Polresta Bukittinggi Bantah Isu SIM Gratis Berlaku Seumur Hidup: Hoaks dan Menyesatkan

i News Bukittinggi – Satuan Lalu Lintas Kepolisian Resor Kota (Polresta) Bukittinggi, Sumatra Barat, membantah keras kabar yang beredar di masyarakat mengenai adanya program pembuatan Surat Izin Mengemudi (SIM) gratis yang berlaku seumur hidup. Informasi tersebut dipastikan tidak benar dan termasuk dalam kategori hoaks. Kepala Satuan Lalu Lintas Polresta Bukittinggi, AKP M. Irsyad Fathurrahman, menyampaikan bahwa isu ini telah menimbulkan kebingungan di tengah masyarakat. Sejumlah warga bahkan datang langsung ke kantor polisi untuk menanyakan kebenaran dari informasi yang beredar secara masif di media sosial tersebut.
Baca Juga : Jam Gadang, Megahnya Monumen Ikonis Kota Bukittinggi
“Beberapa masyarakat telah datang ke Polresta untuk mempertanyakan apakah benar ada program pembuatan SIM gratis seumur hidup. Kami tegaskan, informasi tersebut adalah hoaks,” ujar AKP Irsyad. Ia mengimbau masyarakat agar lebih berhati-hati dalam menerima dan menyebarkan informasi yang belum terverifikasi, terutama yang bersumber dari media sosial dan aplikasi percakapan daring. Menurutnya, berita bohong seperti ini tidak hanya menyesatkan, tetapi juga dapat merugikan banyak pihak.

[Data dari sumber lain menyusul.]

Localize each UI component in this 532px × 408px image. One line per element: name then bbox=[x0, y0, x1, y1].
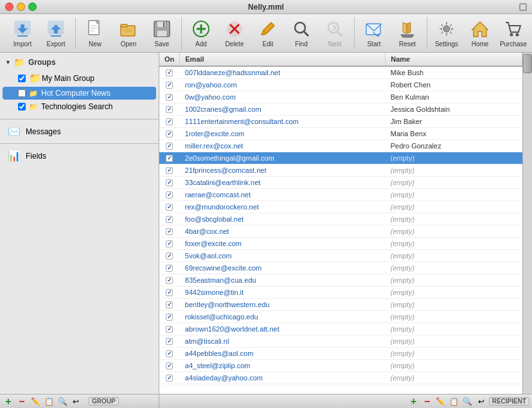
row-email[interactable]: foxer@excite.com bbox=[180, 238, 386, 250]
reset-button[interactable]: Reset bbox=[391, 17, 424, 49]
row-email[interactable]: ron@yahoo.com bbox=[180, 79, 386, 91]
table-row[interactable]: a44pebbles@aol.com(empty) bbox=[159, 348, 522, 360]
settings-button[interactable]: Settings bbox=[430, 17, 463, 49]
table-row[interactable]: 69recswine@excite.com(empty) bbox=[159, 262, 522, 274]
table-row[interactable]: rokissel@uchicago.edu(empty) bbox=[159, 311, 522, 323]
row-checkbox-cell[interactable] bbox=[159, 348, 180, 360]
bottom-edit-recipient-button[interactable]: ✏️ bbox=[435, 396, 447, 407]
row-checkbox-cell[interactable] bbox=[159, 323, 180, 335]
row-checkbox-cell[interactable] bbox=[159, 116, 180, 128]
new-button[interactable]: New bbox=[78, 17, 112, 49]
row-email[interactable]: a44pebbles@aol.com bbox=[180, 348, 386, 360]
row-email[interactable]: raerae@comcast.net bbox=[180, 189, 386, 201]
table-row[interactable]: 21fprincess@comcast.net(empty) bbox=[159, 164, 522, 177]
row-checkbox-cell[interactable] bbox=[159, 91, 180, 103]
row-email[interactable]: rex@mundorockero.net bbox=[180, 201, 386, 213]
col-email[interactable]: Email bbox=[180, 53, 386, 66]
home-button[interactable]: Home bbox=[463, 17, 497, 49]
groups-header[interactable]: ▼ 📁 Groups bbox=[0, 55, 159, 69]
export-button[interactable]: Export bbox=[39, 17, 73, 49]
table-row[interactable]: a4sladeday@yahoo.com(empty) bbox=[159, 372, 522, 384]
row-checkbox-cell[interactable] bbox=[159, 152, 180, 164]
bottom-remove-group-button[interactable]: − bbox=[16, 396, 28, 407]
row-checkbox-cell[interactable] bbox=[159, 213, 180, 226]
row-checkbox-cell[interactable] bbox=[159, 287, 180, 299]
row-email[interactable]: atm@tiscali.nl bbox=[180, 335, 386, 348]
technologies-search-checkbox[interactable] bbox=[18, 103, 26, 111]
scrollbar-thumb[interactable] bbox=[523, 54, 532, 73]
delete-button[interactable]: Delete bbox=[218, 17, 251, 49]
table-row[interactable]: 5vok@aol.com(empty) bbox=[159, 250, 522, 262]
row-email[interactable]: miller.rex@cox.net bbox=[180, 140, 386, 152]
sidebar-fields[interactable]: 📊 Fields bbox=[3, 147, 156, 164]
edit-button[interactable]: Edit bbox=[251, 17, 285, 49]
find-button[interactable]: Find bbox=[285, 17, 318, 49]
row-checkbox-cell[interactable] bbox=[159, 238, 180, 250]
table-row[interactable]: bentley@northwestern.edu(empty) bbox=[159, 299, 522, 311]
scrollbar-track[interactable] bbox=[522, 53, 532, 394]
row-checkbox-cell[interactable] bbox=[159, 372, 180, 384]
row-checkbox-cell[interactable] bbox=[159, 103, 180, 116]
row-email[interactable]: abrown1620@worldnet.att.net bbox=[180, 323, 386, 335]
table-row[interactable]: 9442simone@tin.it(empty) bbox=[159, 287, 522, 299]
table-container[interactable]: On Email Name 007lddaneze@hadssnmail.net… bbox=[159, 53, 522, 394]
table-row[interactable]: foxer@excite.com(empty) bbox=[159, 238, 522, 250]
row-checkbox-cell[interactable] bbox=[159, 335, 180, 348]
row-checkbox-cell[interactable] bbox=[159, 274, 180, 287]
row-email[interactable]: bentley@northwestern.edu bbox=[180, 299, 386, 311]
table-row[interactable]: 1111entertainment@consultant.comJim Bake… bbox=[159, 116, 522, 128]
row-checkbox-cell[interactable] bbox=[159, 250, 180, 262]
resize-icon[interactable] bbox=[519, 3, 527, 11]
row-email[interactable]: rokissel@uchicago.edu bbox=[180, 311, 386, 323]
row-email[interactable]: 007lddaneze@hadssnmail.net bbox=[180, 66, 386, 79]
hot-computer-news-checkbox[interactable] bbox=[18, 89, 26, 97]
bottom-edit-group-button[interactable]: ✏️ bbox=[30, 396, 41, 407]
table-row[interactable]: 33catalini@earthlink.net(empty) bbox=[159, 177, 522, 189]
row-email[interactable]: 0w@yahoo.com bbox=[180, 91, 386, 103]
row-checkbox-cell[interactable] bbox=[159, 177, 180, 189]
row-email[interactable]: 33catalini@earthlink.net bbox=[180, 177, 386, 189]
row-email[interactable]: a4_steel@ziplip.com bbox=[180, 360, 386, 372]
maximize-button[interactable] bbox=[28, 3, 37, 11]
row-email[interactable]: foo@sbcglobal.net bbox=[180, 213, 386, 226]
table-row[interactable]: 1roter@excite.comMaria Benx bbox=[159, 128, 522, 140]
next-button[interactable]: Next bbox=[318, 17, 351, 49]
row-email[interactable]: 4bar@cox.net bbox=[180, 226, 386, 238]
bottom-remove-recipient-button[interactable]: − bbox=[421, 396, 433, 407]
row-checkbox-cell[interactable] bbox=[159, 311, 180, 323]
row-checkbox-cell[interactable] bbox=[159, 140, 180, 152]
row-checkbox-cell[interactable] bbox=[159, 201, 180, 213]
bottom-search-recipient-button[interactable]: 🔍 bbox=[462, 396, 474, 407]
table-row[interactable]: 0w@yahoo.comBen Kulman bbox=[159, 91, 522, 103]
col-name[interactable]: Name bbox=[386, 53, 522, 66]
row-checkbox-cell[interactable] bbox=[159, 189, 180, 201]
close-button[interactable] bbox=[5, 3, 13, 11]
table-row[interactable]: foo@sbcglobal.net(empty) bbox=[159, 213, 522, 226]
row-email[interactable]: 2e0somethingal@gmail.com bbox=[180, 152, 386, 164]
row-checkbox-cell[interactable] bbox=[159, 128, 180, 140]
bottom-arrow-recipient-button[interactable]: ↩ bbox=[475, 396, 487, 407]
table-row[interactable]: 1002cranes@gmail.comJessica Goldshtain bbox=[159, 103, 522, 116]
row-checkbox-cell[interactable] bbox=[159, 299, 180, 311]
table-row[interactable]: raerae@comcast.net(empty) bbox=[159, 189, 522, 201]
save-button[interactable]: Save bbox=[145, 17, 179, 49]
add-button[interactable]: Add bbox=[184, 17, 218, 49]
row-email[interactable]: 21fprincess@comcast.net bbox=[180, 164, 386, 177]
row-checkbox-cell[interactable] bbox=[159, 360, 180, 372]
bottom-search-group-button[interactable]: 🔍 bbox=[57, 396, 68, 407]
sidebar-messages[interactable]: ✉️ Messages bbox=[3, 123, 156, 140]
table-row[interactable]: abrown1620@worldnet.att.net(empty) bbox=[159, 323, 522, 335]
sidebar-item-my-main-group[interactable]: 📁 My Main Group bbox=[3, 70, 156, 86]
table-row[interactable]: a4_steel@ziplip.com(empty) bbox=[159, 360, 522, 372]
table-row[interactable]: rex@mundorockero.net(empty) bbox=[159, 201, 522, 213]
table-row[interactable]: 2e0somethingal@gmail.com(empty) bbox=[159, 152, 522, 164]
row-email[interactable]: 835eastman@cua.edu bbox=[180, 274, 386, 287]
table-row[interactable]: 835eastman@cua.edu(empty) bbox=[159, 274, 522, 287]
row-checkbox-cell[interactable] bbox=[159, 226, 180, 238]
row-email[interactable]: 1002cranes@gmail.com bbox=[180, 103, 386, 116]
bottom-copy-group-button[interactable]: 📋 bbox=[43, 396, 55, 407]
row-email[interactable]: 1roter@excite.com bbox=[180, 128, 386, 140]
row-checkbox-cell[interactable] bbox=[159, 79, 180, 91]
bottom-arrow-group-button[interactable]: ↩ bbox=[70, 396, 82, 407]
sidebar-item-technologies-search[interactable]: 📁 Technologies Search bbox=[3, 100, 156, 113]
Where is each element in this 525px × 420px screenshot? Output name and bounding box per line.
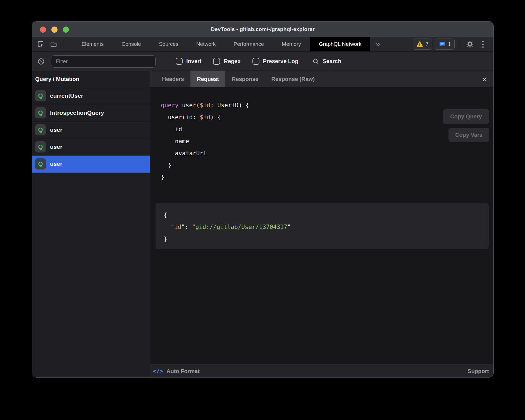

“Tidak mungkin ada SIM seumur hidup. SIM merupakan bentuk sertifikasi kompetensi dalam mengemudi, dan kemampuan seseorang di jalan raya bisa berubah seiring waktu, termasuk menurun akibat faktor usia atau kesehatan,” jelasnya.
Dasar Hukum dan Fungsi SIM
Irsyad juga menjelaskan bahwa penerbitan dan masa berlaku SIM telah diatur dalam Undang-Undang Nomor 22 Tahun 2009 tentang Lalu Lintas dan Angkutan Jalan (LLAJ). Dalam regulasi tersebut, SIM bukan hanya berfungsi sebagai bukti legal seseorang layak mengemudi, tetapi juga sebagai dokumen identitas resmi pengemudi kendaraan bermotor.
“SIM memuat data identitas lengkap pemiliknya dan digunakan sebagai alat verifikasi serta keperluan forensik dalam penegakan hukum, penyelidikan, dan penyidikan,” tambahnya.
Lebih lanjut, perpanjangan SIM dilakukan secara berkala setiap lima tahun untuk memastikan bahwa pemilik SIM masih layak mengemudi dan memahami aturan lalu lintas yang berlaku. Pemeriksaan kesehatan fisik dan psikologis biasanya menjadi bagian dari proses tersebut.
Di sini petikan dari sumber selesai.